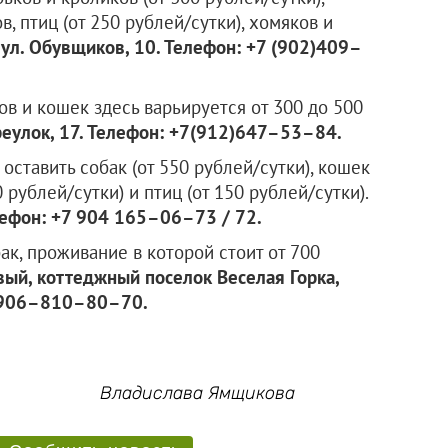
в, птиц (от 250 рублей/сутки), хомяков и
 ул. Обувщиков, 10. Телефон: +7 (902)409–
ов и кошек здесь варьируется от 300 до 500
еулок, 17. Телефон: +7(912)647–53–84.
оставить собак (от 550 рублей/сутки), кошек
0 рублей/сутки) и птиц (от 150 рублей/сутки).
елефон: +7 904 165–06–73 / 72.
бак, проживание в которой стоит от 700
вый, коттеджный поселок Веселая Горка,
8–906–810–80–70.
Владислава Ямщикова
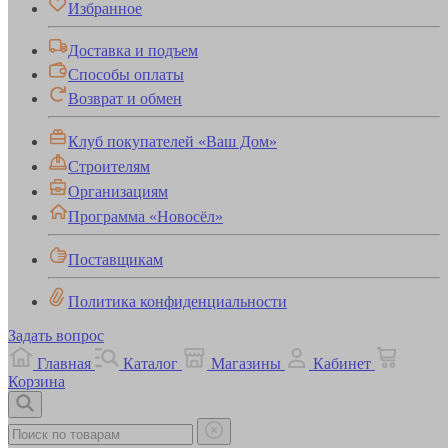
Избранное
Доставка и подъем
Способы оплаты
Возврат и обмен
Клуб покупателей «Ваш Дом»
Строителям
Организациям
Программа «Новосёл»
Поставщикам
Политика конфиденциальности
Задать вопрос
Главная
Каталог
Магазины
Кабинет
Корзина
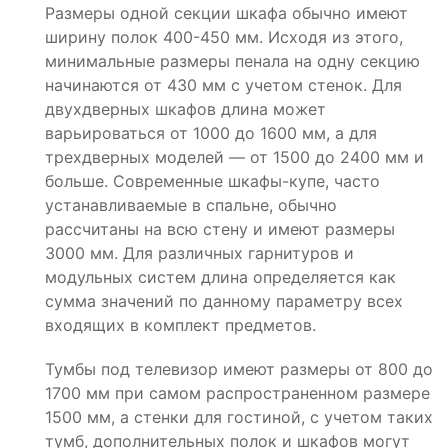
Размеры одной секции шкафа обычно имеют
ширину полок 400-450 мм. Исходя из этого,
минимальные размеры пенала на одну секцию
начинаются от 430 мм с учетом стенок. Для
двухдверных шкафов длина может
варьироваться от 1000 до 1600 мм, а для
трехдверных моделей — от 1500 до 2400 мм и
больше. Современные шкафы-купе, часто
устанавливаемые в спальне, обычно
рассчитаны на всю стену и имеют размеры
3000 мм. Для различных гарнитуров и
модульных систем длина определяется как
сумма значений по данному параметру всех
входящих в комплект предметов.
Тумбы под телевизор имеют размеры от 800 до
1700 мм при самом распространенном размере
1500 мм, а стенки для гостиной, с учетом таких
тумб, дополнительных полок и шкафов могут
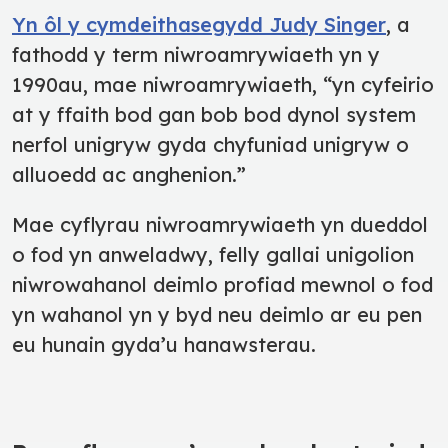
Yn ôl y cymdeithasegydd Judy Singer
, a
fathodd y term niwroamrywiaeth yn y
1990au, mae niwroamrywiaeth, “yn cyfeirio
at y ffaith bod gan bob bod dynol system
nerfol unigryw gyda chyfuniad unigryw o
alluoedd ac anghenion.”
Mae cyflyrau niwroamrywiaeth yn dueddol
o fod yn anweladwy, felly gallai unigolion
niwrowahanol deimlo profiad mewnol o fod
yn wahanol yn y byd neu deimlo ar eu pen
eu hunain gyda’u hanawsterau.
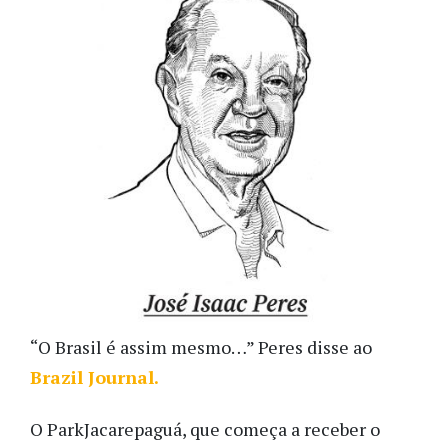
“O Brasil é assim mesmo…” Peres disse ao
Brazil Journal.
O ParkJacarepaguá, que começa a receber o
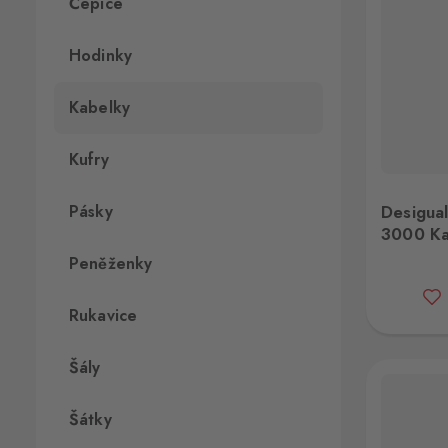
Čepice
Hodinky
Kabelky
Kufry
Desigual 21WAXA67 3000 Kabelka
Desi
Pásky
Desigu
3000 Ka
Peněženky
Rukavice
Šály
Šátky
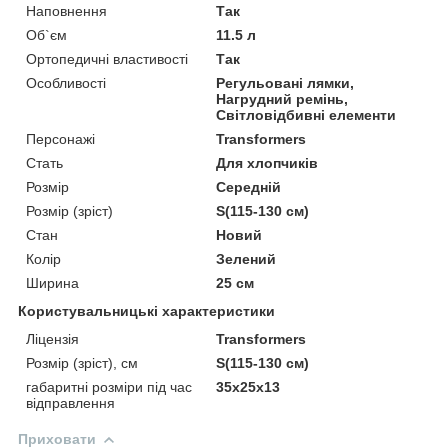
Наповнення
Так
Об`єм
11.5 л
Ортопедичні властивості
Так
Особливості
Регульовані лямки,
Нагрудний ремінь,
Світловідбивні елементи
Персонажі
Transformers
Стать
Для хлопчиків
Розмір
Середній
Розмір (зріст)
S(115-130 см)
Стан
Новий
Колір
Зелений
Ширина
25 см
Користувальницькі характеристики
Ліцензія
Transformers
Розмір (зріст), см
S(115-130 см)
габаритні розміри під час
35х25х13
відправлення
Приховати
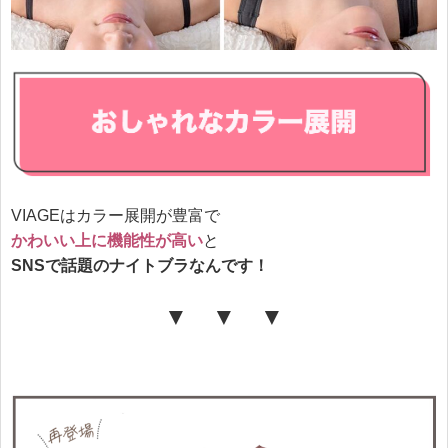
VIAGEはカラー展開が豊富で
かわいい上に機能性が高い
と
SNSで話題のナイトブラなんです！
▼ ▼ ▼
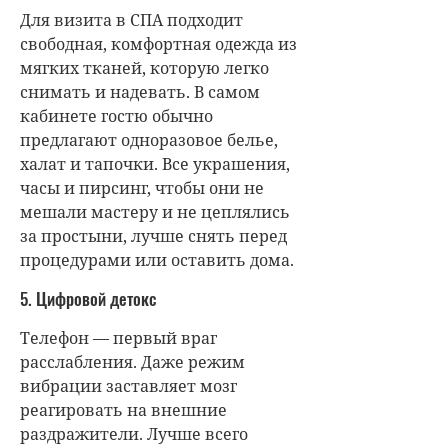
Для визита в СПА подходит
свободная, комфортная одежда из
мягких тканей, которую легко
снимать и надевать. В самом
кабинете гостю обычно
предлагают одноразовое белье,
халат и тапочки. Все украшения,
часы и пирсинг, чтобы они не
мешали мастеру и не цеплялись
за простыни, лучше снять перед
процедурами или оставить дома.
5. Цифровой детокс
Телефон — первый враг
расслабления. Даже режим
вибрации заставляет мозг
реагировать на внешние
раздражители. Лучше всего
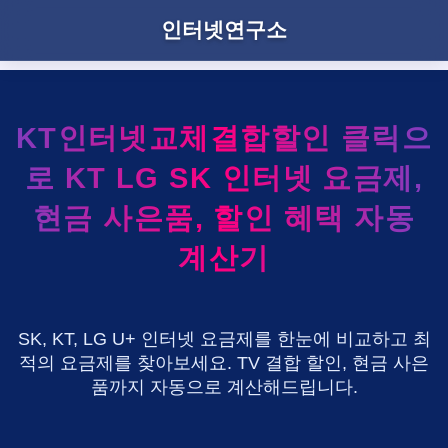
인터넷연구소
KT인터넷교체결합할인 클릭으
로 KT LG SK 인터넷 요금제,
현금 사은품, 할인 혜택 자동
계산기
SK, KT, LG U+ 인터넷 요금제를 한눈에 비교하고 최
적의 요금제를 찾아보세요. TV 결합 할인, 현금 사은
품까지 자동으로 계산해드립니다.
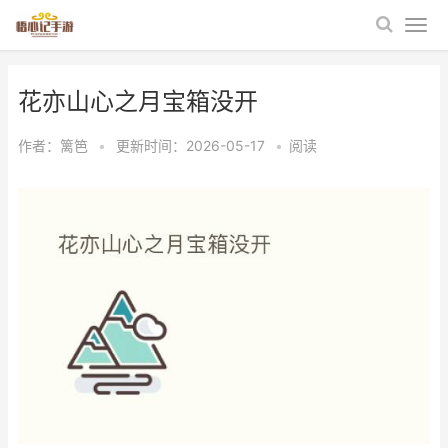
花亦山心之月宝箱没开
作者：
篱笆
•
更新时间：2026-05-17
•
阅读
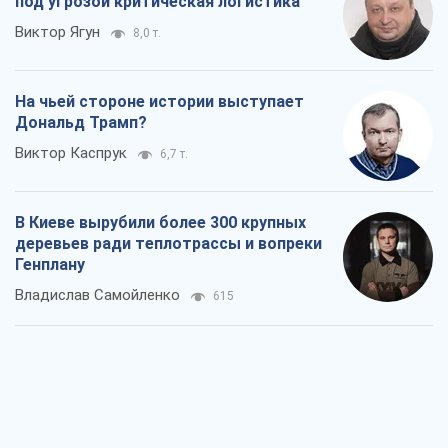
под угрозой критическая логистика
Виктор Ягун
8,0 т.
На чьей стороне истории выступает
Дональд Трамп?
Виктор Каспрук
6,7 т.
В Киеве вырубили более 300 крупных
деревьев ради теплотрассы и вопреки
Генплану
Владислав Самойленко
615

━━━━━━━━━━━━━━━━━━━━━━━━━━━━━━

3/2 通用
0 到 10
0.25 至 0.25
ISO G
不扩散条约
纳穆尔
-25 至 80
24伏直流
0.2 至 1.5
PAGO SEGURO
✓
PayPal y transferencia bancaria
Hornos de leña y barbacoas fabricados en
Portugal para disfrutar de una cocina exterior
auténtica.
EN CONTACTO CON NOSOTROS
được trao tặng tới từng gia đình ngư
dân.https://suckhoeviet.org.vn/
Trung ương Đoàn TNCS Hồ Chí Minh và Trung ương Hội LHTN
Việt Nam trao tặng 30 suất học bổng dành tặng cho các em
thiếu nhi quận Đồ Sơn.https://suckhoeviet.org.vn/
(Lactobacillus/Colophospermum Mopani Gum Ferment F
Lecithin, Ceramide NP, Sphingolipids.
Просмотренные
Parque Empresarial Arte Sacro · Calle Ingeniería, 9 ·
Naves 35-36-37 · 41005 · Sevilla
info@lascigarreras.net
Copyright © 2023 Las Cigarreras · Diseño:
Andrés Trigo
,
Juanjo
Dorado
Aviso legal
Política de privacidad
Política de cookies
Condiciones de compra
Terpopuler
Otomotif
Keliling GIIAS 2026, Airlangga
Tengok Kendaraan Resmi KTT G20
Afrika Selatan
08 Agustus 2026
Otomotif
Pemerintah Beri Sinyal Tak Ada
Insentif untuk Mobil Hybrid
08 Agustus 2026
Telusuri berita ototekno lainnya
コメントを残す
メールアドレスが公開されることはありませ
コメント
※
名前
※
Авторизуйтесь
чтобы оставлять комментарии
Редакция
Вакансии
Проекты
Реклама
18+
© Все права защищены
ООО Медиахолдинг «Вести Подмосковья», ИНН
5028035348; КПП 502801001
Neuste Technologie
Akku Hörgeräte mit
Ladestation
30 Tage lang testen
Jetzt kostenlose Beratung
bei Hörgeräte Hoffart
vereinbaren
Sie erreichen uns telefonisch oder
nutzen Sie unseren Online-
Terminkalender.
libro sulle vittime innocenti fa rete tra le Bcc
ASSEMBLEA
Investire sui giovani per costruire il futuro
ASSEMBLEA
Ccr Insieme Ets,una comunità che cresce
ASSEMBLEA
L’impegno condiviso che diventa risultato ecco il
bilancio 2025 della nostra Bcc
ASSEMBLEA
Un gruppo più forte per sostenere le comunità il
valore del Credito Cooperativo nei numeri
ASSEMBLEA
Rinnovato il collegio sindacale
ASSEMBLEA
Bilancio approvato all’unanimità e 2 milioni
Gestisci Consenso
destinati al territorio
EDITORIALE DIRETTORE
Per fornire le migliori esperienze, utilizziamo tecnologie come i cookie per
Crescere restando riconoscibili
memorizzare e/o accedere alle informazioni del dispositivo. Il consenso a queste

━━━━━━━━━━━━━━━━━━━━━━━━━━━━━━

**BRIEF:**
With the line that has "Afrika Selatan" as the first and the line that has "Terminkalender." as the last, repeat exactly that run of lines above and no more.

**RESPONSE:**
Afrika Selatan
08 Agustus 2026
Otomotif
Pemerintah Beri Sinyal Tak Ada
Insentif untuk Mobil Hybrid
08 Agustus 2026
Telusuri berita ototekno lainnya
コメントを残す
メールアドレスが公開されることはありませ
コメント
※
名前
※
Авторизуйтесь
чтобы оставлять комментарии
Редакция
Вакансии
Проекты
Реклама
18+
© Все права защищены
ООО Медиахолдинг «Вести Подмосковья», ИНН
5028035348; КПП 502801001
Neuste Technologie
Akku Hörgeräte mit
Ladestation
30 Tage lang testen
Jetzt kostenlose Beratung
bei Hörgeräte Hoffart
vereinbaren
Sie erreichen uns telefonisch oder
nutzen Sie unseren Online-
Terminkalender.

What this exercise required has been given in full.